▶ **Provided information**
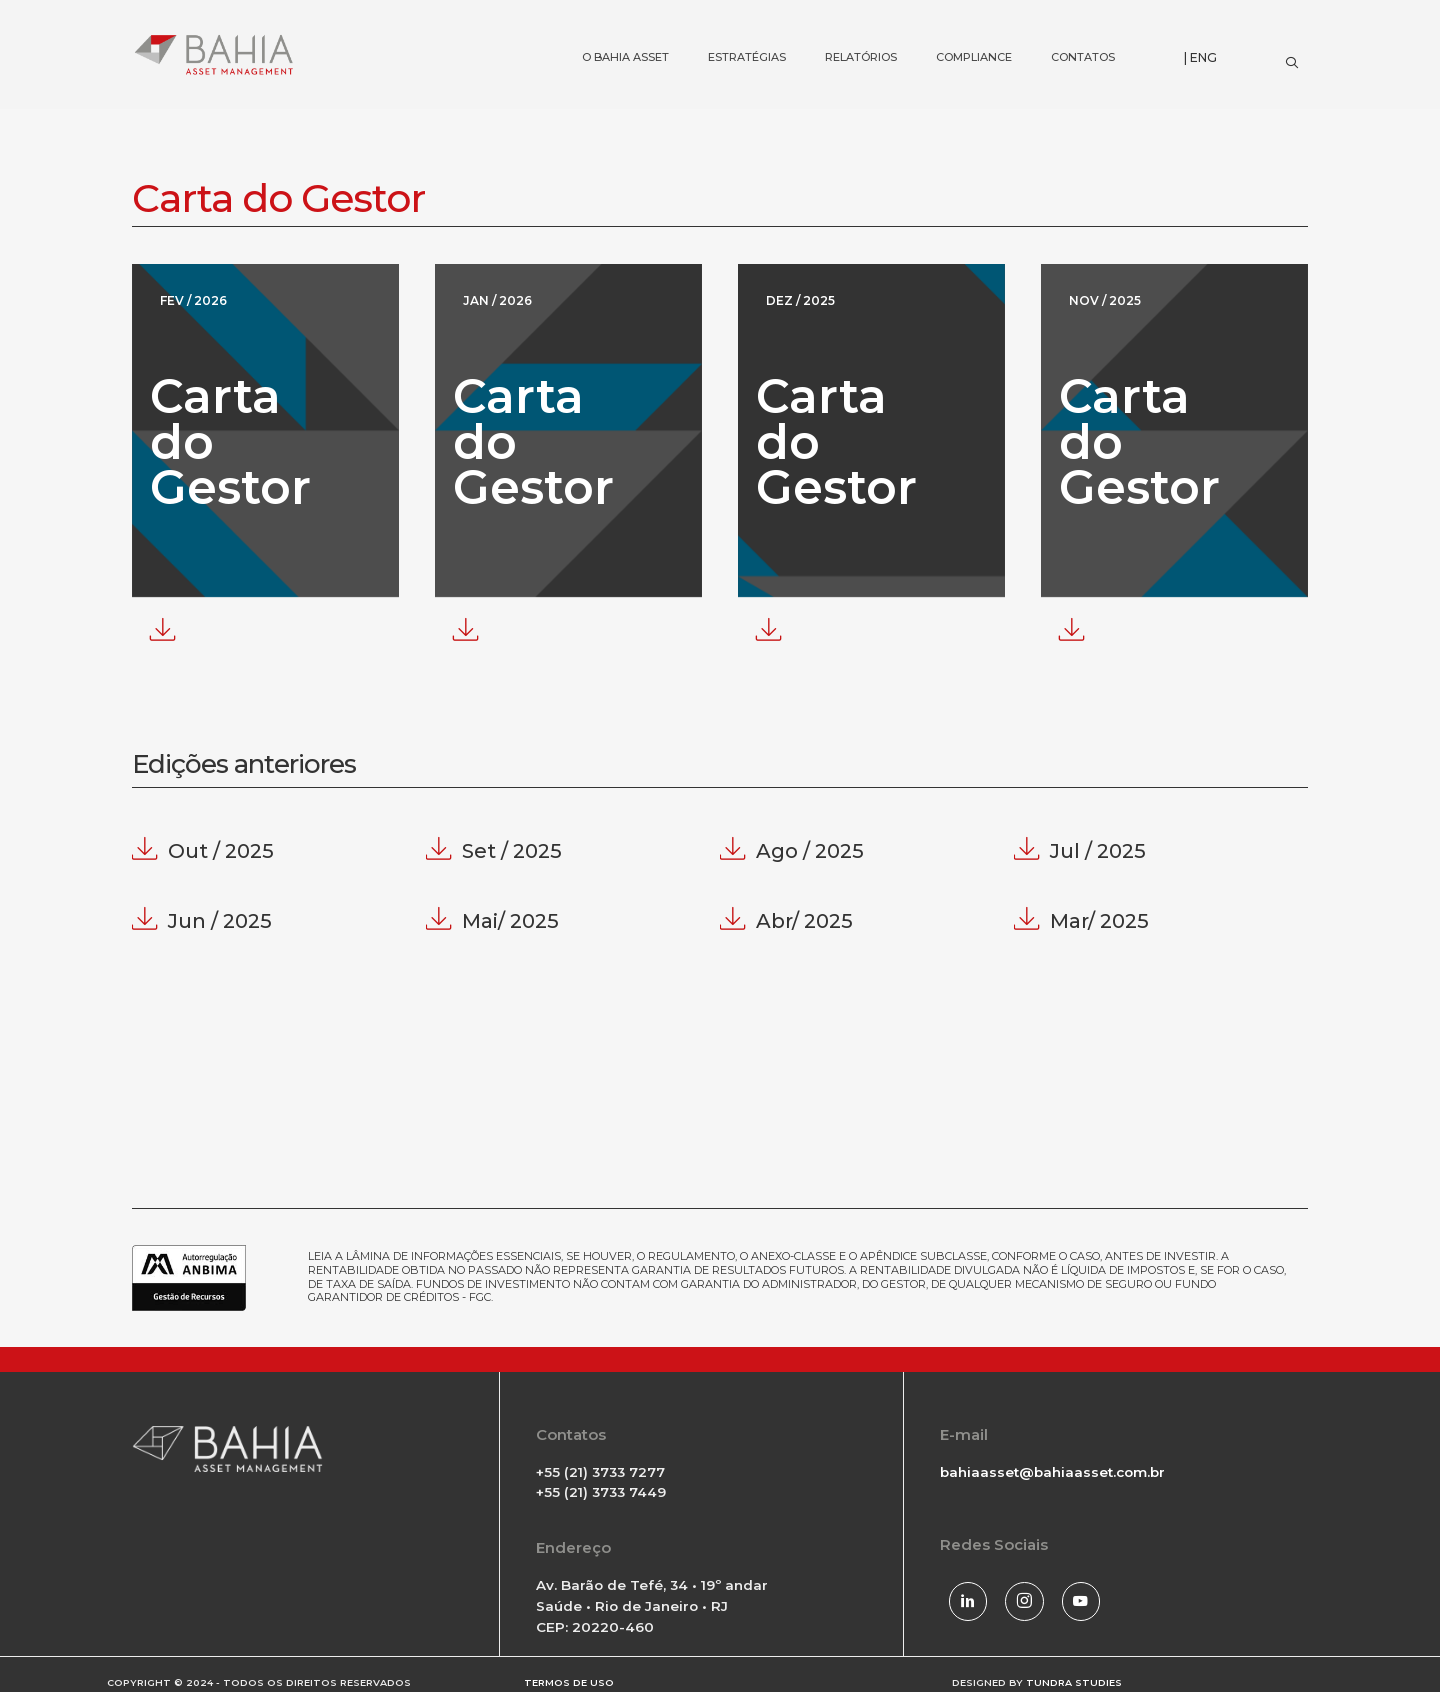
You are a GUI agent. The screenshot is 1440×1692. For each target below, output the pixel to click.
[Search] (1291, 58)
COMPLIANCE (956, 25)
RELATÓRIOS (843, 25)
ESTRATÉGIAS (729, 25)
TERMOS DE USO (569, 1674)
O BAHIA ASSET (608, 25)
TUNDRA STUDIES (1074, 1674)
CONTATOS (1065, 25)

...

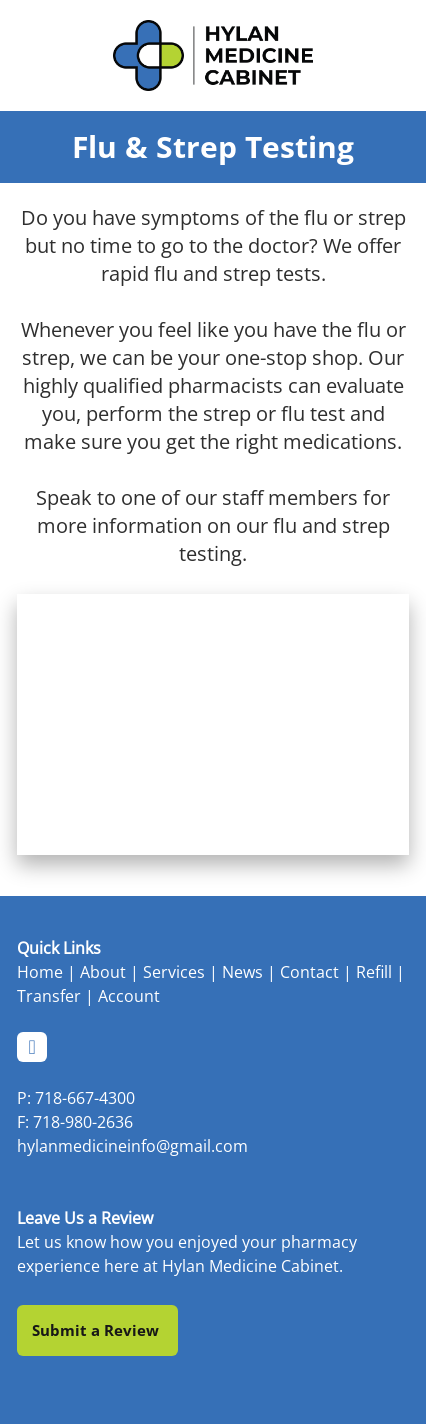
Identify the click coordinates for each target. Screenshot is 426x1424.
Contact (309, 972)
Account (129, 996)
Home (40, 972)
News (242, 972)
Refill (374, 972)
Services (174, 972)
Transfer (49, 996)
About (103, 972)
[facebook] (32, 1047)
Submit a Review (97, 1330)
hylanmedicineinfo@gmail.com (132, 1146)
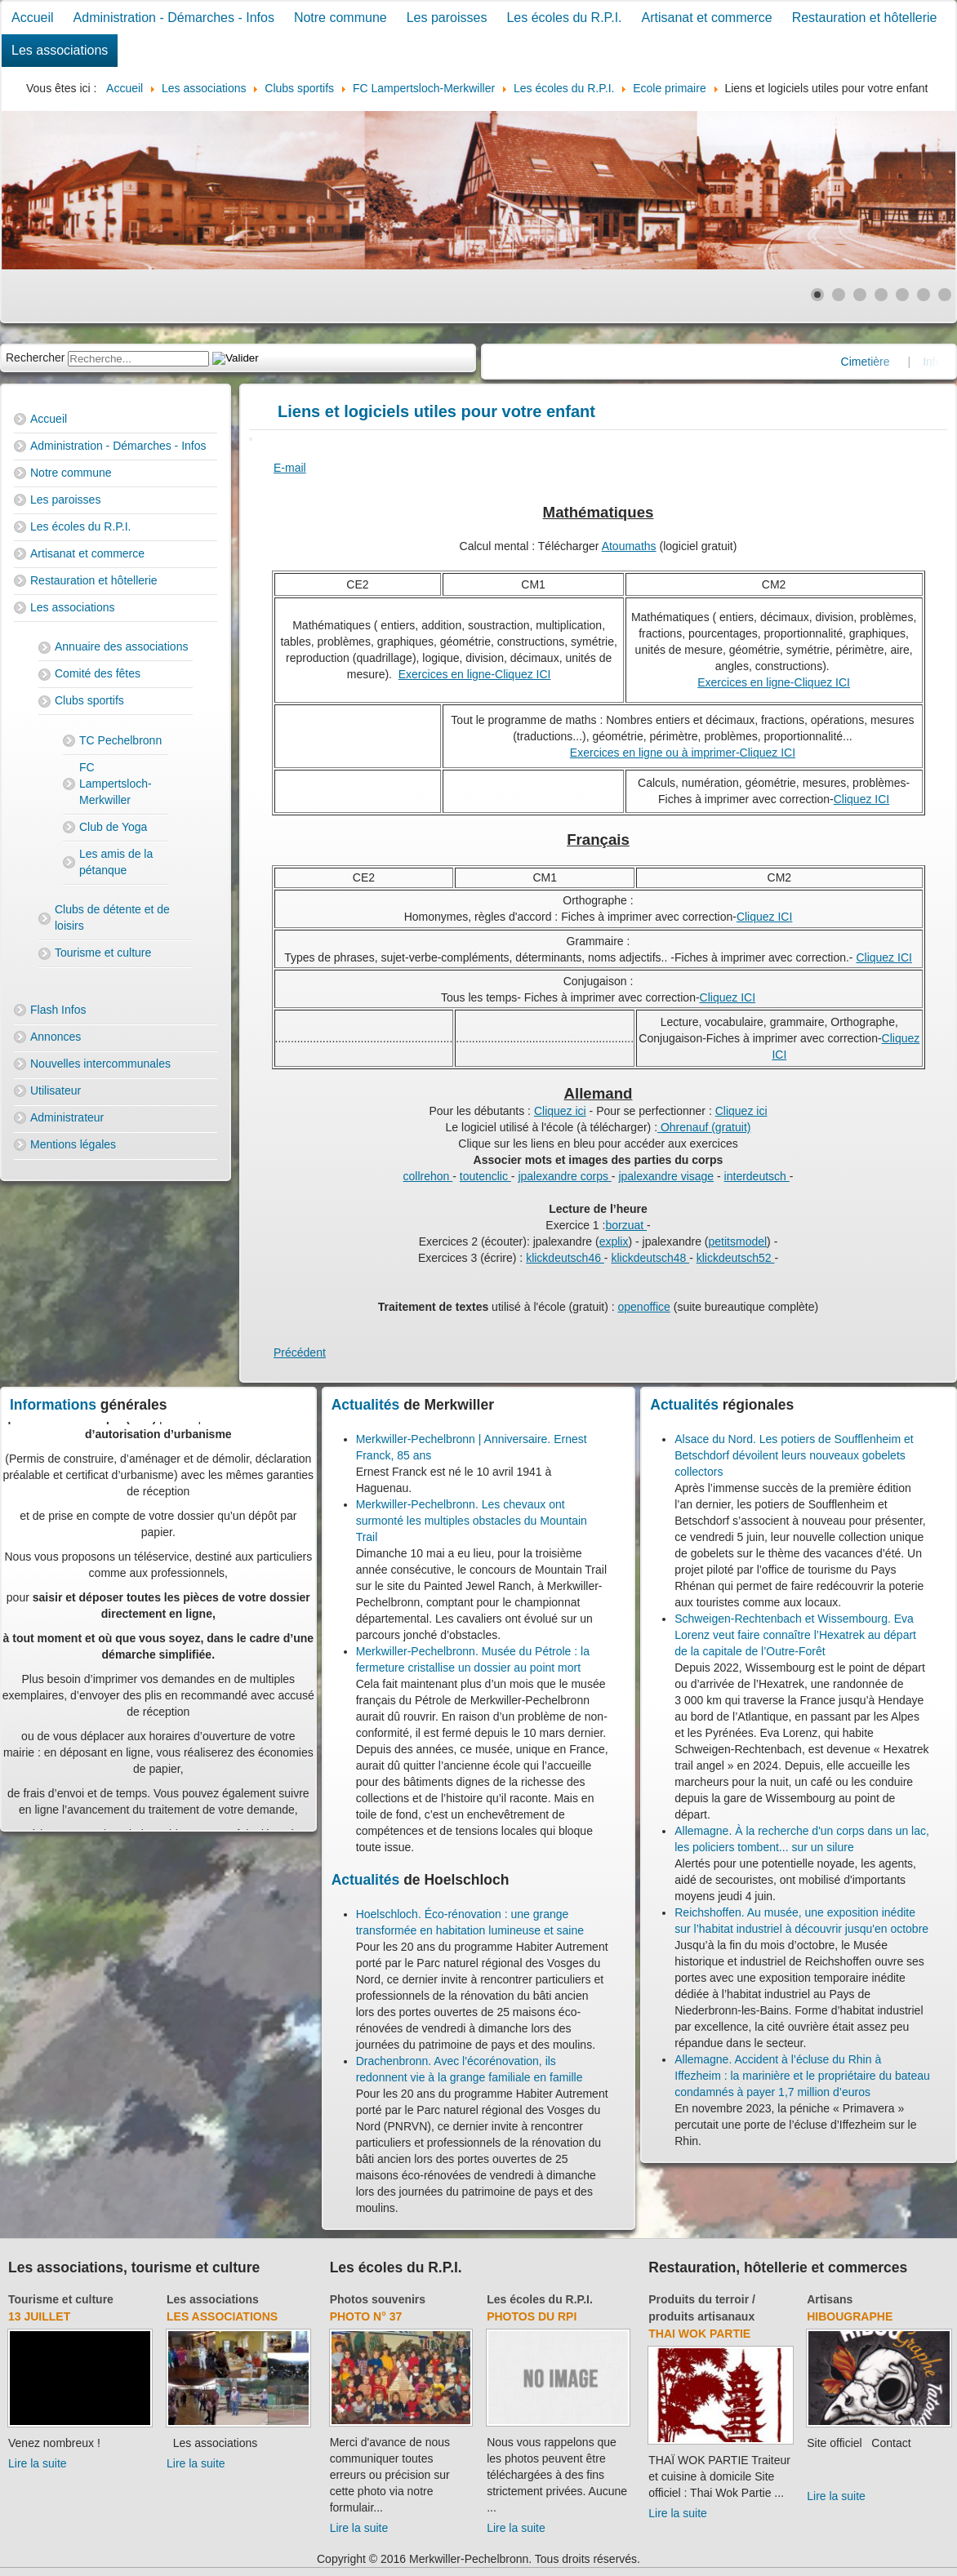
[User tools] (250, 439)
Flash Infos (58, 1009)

▶ **Task instructions**
Copy everything above from the line holding "Home (40, 972)" down to the line holding "Flash Infos (58, 1009)", both ends included, exactly as it stands and without the pictures.

▶ **Result**
Home (40, 972)
News (242, 972)
Refill (374, 972)
Services (174, 972)
Transfer (49, 996)
About (103, 972)
[facebook] (32, 1047)
Submit a Review (97, 1330)
hylanmedicineinfo@gmail.com (132, 1146)
[User tools] (250, 439)
Flash Infos (58, 1009)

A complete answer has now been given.